Directors Lounge 2008 • Berlin, february 7-17

Saturday, February 9

Who watches the Watchmen?

(JB) Lets stick to Thursday's surveillance issue with the aptly named Surveillance Camera Players and their piece “1984”. The SCP hail originally from New York, although – according to their website – similar groups have been organized in other cities. We have seen a lot of anti-surveillance-art post 9-11, but the SCP have been around since 1996, and draw their inspiration from classical media and performance art (think Chris Burden, Bruce Nauman, Vaile Export etc.) rather than the technological or critical-studies-infused takes on surveillance we are used to by now through the Transmediale or Ars Electronica. Klaus W. Eisenlohr had placed their video within a screening named “Psychogeography”, after a term coined by the Lettrist & Situationist movement in the fifties, and I would say that the SCP fits very well into the radical absurdist style of their predecessors.
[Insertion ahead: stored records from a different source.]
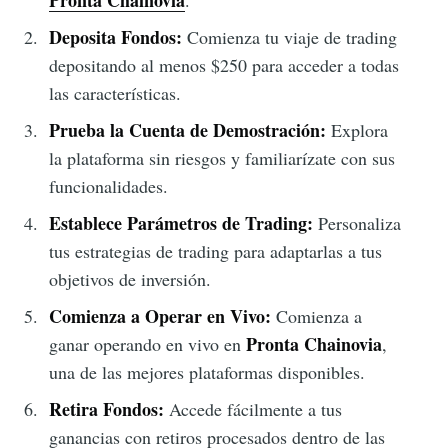
Pronta Chainovia
.
Deposita Fondos:
Comienza tu viaje de trading
depositando al menos $250 para acceder a todas
las características.
Prueba la Cuenta de Demostración:
Explora
la plataforma sin riesgos y familiarízate con sus
funcionalidades.
Establece Parámetros de Trading:
Personaliza
tus estrategias de trading para adaptarlas a tus
objetivos de inversión.
Comienza a Operar en Vivo:
Comienza a
Pronta Chainovia
ganar operando en vivo en
,
una de las mejores plataformas disponibles.
Retira Fondos:
Accede fácilmente a tus
ganancias con retiros procesados dentro de las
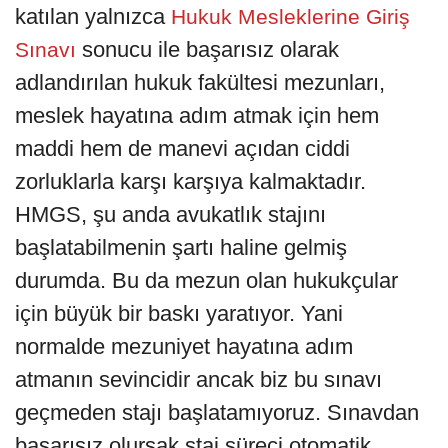
katılan yalnızca
Hukuk Mesleklerine Giriş
sonucu ile başarısız olarak
Sınavı
adlandırılan hukuk fakültesi mezunları,
meslek hayatına adım atmak için hem
maddi hem de manevi açıdan ciddi
zorluklarla karşı karşıya kalmaktadır.
HMGS, şu anda avukatlık stajını
başlatabilmenin şartı haline gelmiş
durumda. Bu da mezun olan hukukçular
için büyük bir baskı yaratıyor. Yani
normalde mezuniyet hayatına adım
atmanın sevincidir ancak biz bu sınavı
geçmeden stajı başlatamıyoruz. Sınavdan
başarısız olursak staj süreci otomatik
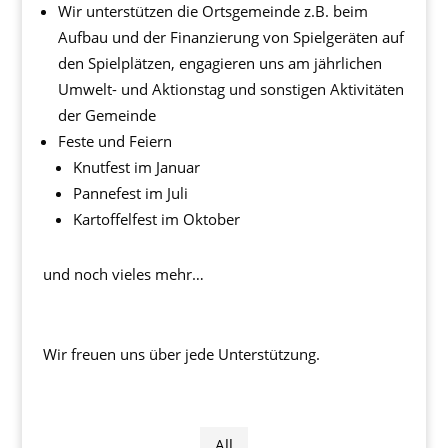
Wir unterstützen die Ortsgemeinde z.B. beim
Aufbau und der Finanzierung von Spielgeräten auf
den Spielplätzen, engagieren uns am jährlichen
Umwelt- und Aktionstag und sonstigen Aktivitäten
der Gemeinde
Feste und Feiern
Knutfest im Januar
Pannefest im Juli
Kartoffelfest im Oktober
und noch vieles mehr…
Wir freuen uns über jede Unterstützung.
All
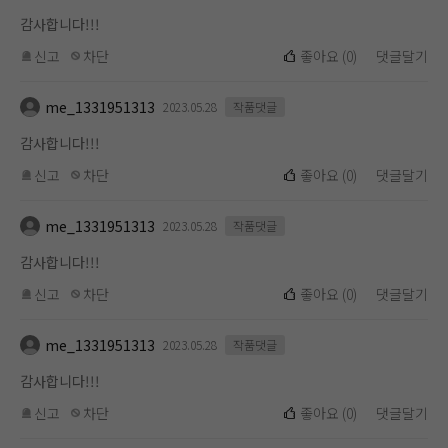
감사합니다!!!
신고
차단
좋아요
(
0
)
댓글달기
me_1331951313
2023.05.28
작품댓글
감사합니다!!!
신고
차단
좋아요
(
0
)
댓글달기
me_1331951313
2023.05.28
작품댓글
감사합니다!!!
신고
차단
좋아요
(
0
)
댓글달기
me_1331951313
2023.05.28
작품댓글
감사합니다!!!
신고
차단
좋아요
(
0
)
댓글달기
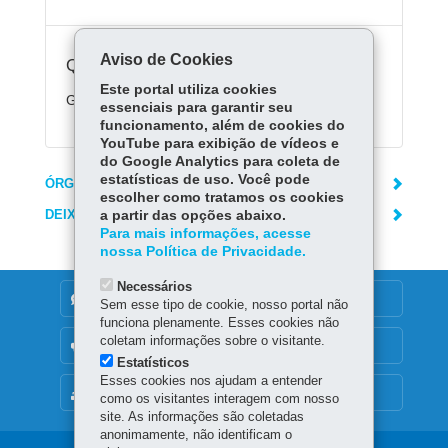
Aviso de Cookies
Quanto custa:
Este portal utiliza cookies
Gratuito
essenciais para garantir seu
funcionamento, além de cookies do
YouTube para exibição de vídeos e
do Google Analytics para coleta de
estatísticas de uso. Você pode
ÓRGÃO RESPONSÁVEL
escolher como tratamos os cookies
DEIXE SUA OPINIÃO
a partir das opções abaixo.
Para mais informações, acesse
nossa Política de Privacidade.
Necessários
DENUNCIE CORRUPÇÃO
Sem esse tipo de cookie, nosso portal não
funciona plenamente. Esses cookies não
coletam informações sobre o visitante.
OUVIDORIA
Estatísticos
Esses cookies nos ajudam a entender
MAPA DO SITE
como os visitantes interagem com nosso
site. As informações são coletadas
anonimamente, não identificam o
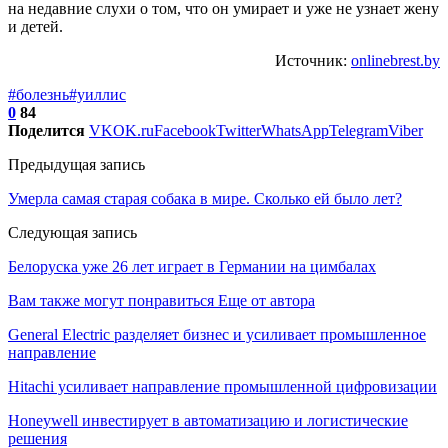
на недавние слухи о том, что он умирает и уже не узнает жену
и детей.
Источник:
onlinebrest.by
#болезнь
#уиллис
0
84
Поделится
VK
OK.ru
Facebook
Twitter
WhatsApp
Telegram
Viber
Предыдущая запись
Умерла самая старая собака в мире. Сколько ей было лет?
Следующая запись
Белоруска уже 26 лет играет в Германии на цимбалах
Вам также могут понравиться
Еще от автора
General Electric разделяет бизнес и усиливает промышленное
направление
Hitachi усиливает направление промышленной цифровизации
Honeywell инвестирует в автоматизацию и логистические
решения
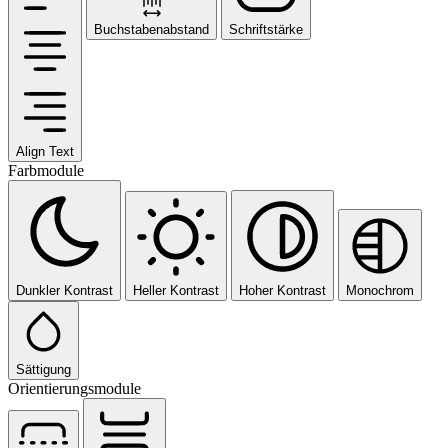
Buchstabenabstand
Schriftstärke
Align Text
Farbmodule
Dunkler Kontrast
Heller Kontrast
Hoher Kontrast
Monochrom
Sättigung
Orientierungsmodule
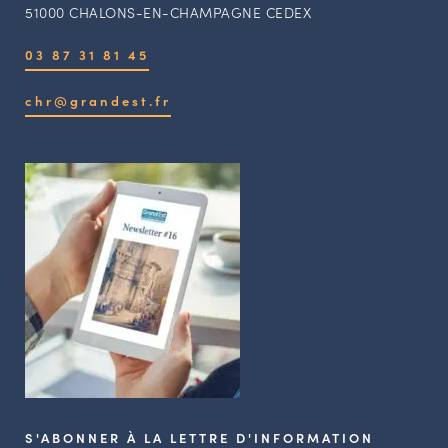
51000 CHALONS-EN-CHAMPAGNE CEDEX
03 87 31 81 45
chr@grandest.fr
S'ABONNER À LA LETTRE D'INFORMATION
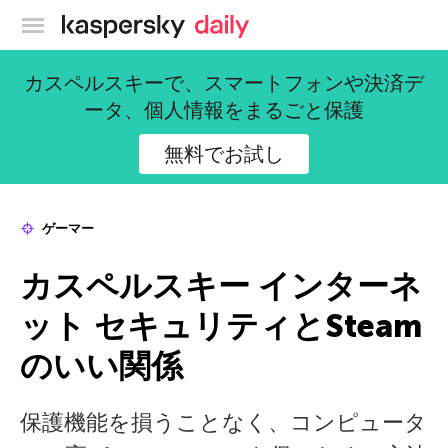
カスペルスキー公式ブログ
カスペルスキーで、スマートフォンや決済デ
ータ、個人情報をまるごと保護
無料でお試し
ゲーマー
カスペルスキー インターネ
ット セキュリティとSteam
のいい関係
保護機能を損うことなく、コンピュータ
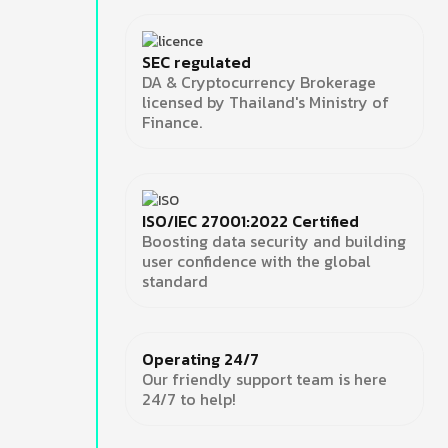
SEC regulated
DA & Cryptocurrency Brokerage
licensed by Thailand's Ministry of
Finance.
ISO/IEC 27001:2022 Certified
Boosting data security and building
user confidence with the global
standard
Operating 24/7
Our friendly support team is here
24/7 to help!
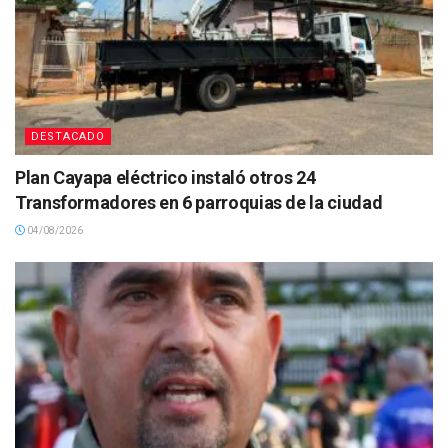
DESTACADO
Plan Cayapa eléctrico instaló otros 24
Transformadores en 6 parroquias de la ciudad
04/08/2026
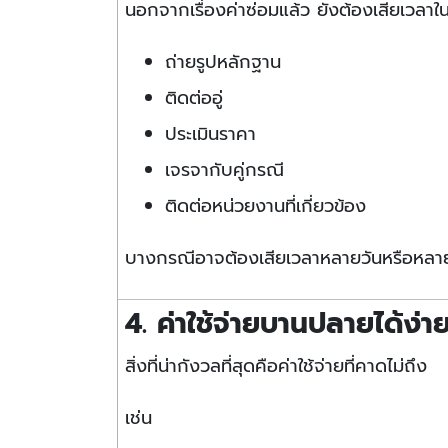
นอกจากเรื่องค่าซ่อมแล้ว ยังต้องเสียเวลาในเ
ถ่ายรูปหลักฐาน
ติดต่ออู่
ประเมินราคา
เจรจากับคู่กรณี
ติดต่อหน่วยงานที่เกี่ยวข้อง
บางกรณีอาจต้องเสียเวลาหลายวันหรือหลายส
4. ค่าใช้จ่ายบานปลายได้ง่า
สิ่งที่น่ากังวลที่สุดคือค่าใช้จ่ายที่คาดไม่ถึง
เช่น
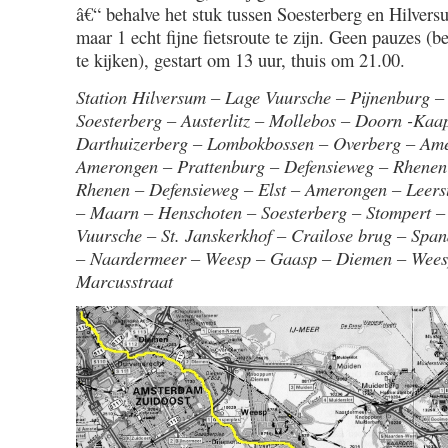
â€“ behalve het stuk tussen Soesterberg en Hilversu
maar 1 echt fijne fietsroute te zijn. Geen pauzes (
te kijken), gestart om 13 uur, thuis om 21.00.
Station Hilversum – Lage Vuursche – Pijnenburg –
Soesterberg – Austerlitz – Mollebos – Doorn -Kaa
Darthuizerberg – Lombokbossen – Overberg – Am
Amerongen – Prattenburg – Defensieweg – Rhenen
Rhenen – Defensieweg – Elst – Amerongen – Leer
– Maarn – Henschoten – Soesterberg – Stompert –
Vuursche – St. Janskerkhof – Crailose brug – Sp
– Naardermeer – Weesp – Gaasp – Diemen – Weesp
Marcusstraat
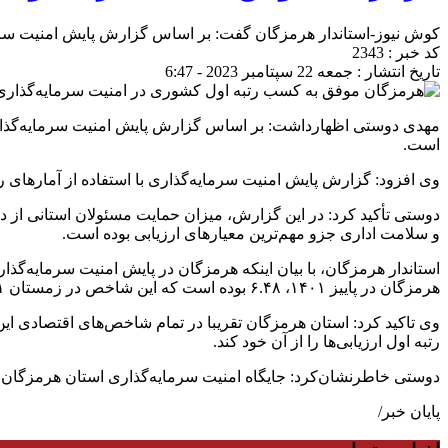
کوش نیوز-استاندار هرمزگان گفت: بر اساس گزارش پایش امنیت سرم
کد خبر : 2343
تاریخ انتشار : جمعه 22 سپتامبر 2023 - 6:47
مهدی دوستی اظهارداشت: بر اساس گزارش پایش امنیت سرمایه‌گذا
است.
وی افزود: گزارش پایش امنیت سرمایه‌گذاری با استفاده از آمارهای رسمی و ارزیابی بیش از ۳ هزار و ۶۰۰ 
دوستی تأکید کرد: در این گزارش، میزان حمایت مسئولان استانی از د
و سلامت اداری جزو مهم‌ترین معیارهای ارزیابی بوده است.
هرمزگان در پاییز ۱۴۰۱، ۶.۴۸ بوده است که این شاخص در زمستان ۱۴۰۱ به ۵.۵۷ رسیده و هرمزگان جایگاهی بالاتر از استان‌های سمنان، مازنداران و کرمان را کسب کرده است.
رتبه اول ارزیابی‌ها را از آن خود کند.
دوستی خاطرنشان‌کرد: جایگاه امنیت سرمایه‌گذاری استان هرمزگان طبق آمار
پایان خبر/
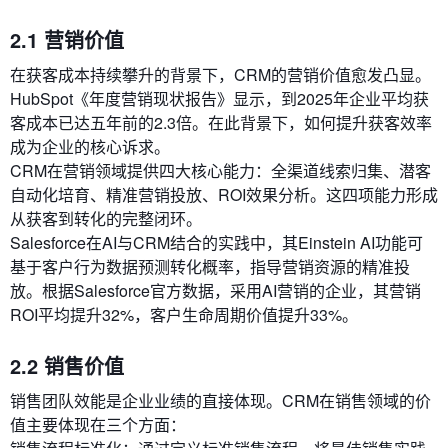
2.1 营销价值
在获客成本持续攀升的背景下，CRM的营销价值愈发凸显。
HubSpot《年度营销现状报告》显示，到2025年企业平均获
客成本已达五年前的2.3倍。在此背景下，如何提升获客效率
成为企业的核心诉求。
CRM在营销领域提供四大核心能力：全渠道线索归集、潜客
自动化培育、精准营销投放、ROI效果分析。这四项能力形成
从获客到转化的完整闭环。
Salesforce在AI与CRM结合的实践中，其Einstein AI功能可
基于客户行为数据预测转化概率，指导营销资源的精准投
放。根据Salesforce官方数据，采用AI营销的企业，其营销
ROI平均提升32%，客户生命周期价值提升33%。
2.2 销售价值
销售团队效能是企业业绩的直接体现。CRM在销售领域的价
值主要体现在三个方面：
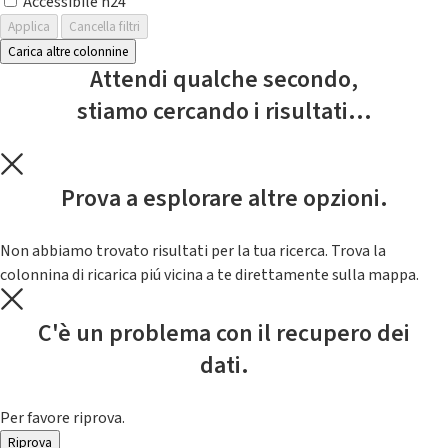
Accessibile h24
Applica
Cancella filtri
Carica altre colonnine
Attendi qualche secondo,
stiamo cercando i risultati...
Prova a esplorare altre opzioni.
Non abbiamo trovato risultati per la tua ricerca. Trova la
colonnina di ricarica piú vicina a te direttamente sulla mappa.
C'è un problema con il recupero dei
dati.
Per favore riprova.
Riprova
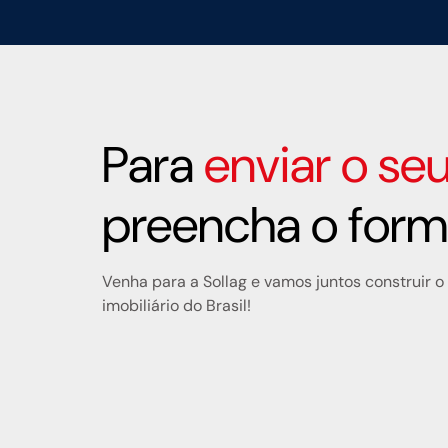
Para
enviar o seu
preencha o formu
Venha para a Sollag e vamos juntos construir 
imobiliário do Brasil!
The Surveillance Camera Players both used and protested again CCTV recording with playacts specifically designed for surveillance cameras.
Sari Carel photographs abandoned contemporary houses in Israel. She thus reflects on the left behind dreams, promises and plans connected with single-family houses.
Thomas Fuerhapter and Ken Paul Rosenthal give a voice to psychological effects of urban experiences, not avoiding the irony of the possibility to overrate such experience.
Elke Marhöfer deconstructs the interaction of political talks by young international artists, and confronts those with her own media interaction with young black youths in the streets of New York. She is thus reflecting the mixture of failure and need of such practise.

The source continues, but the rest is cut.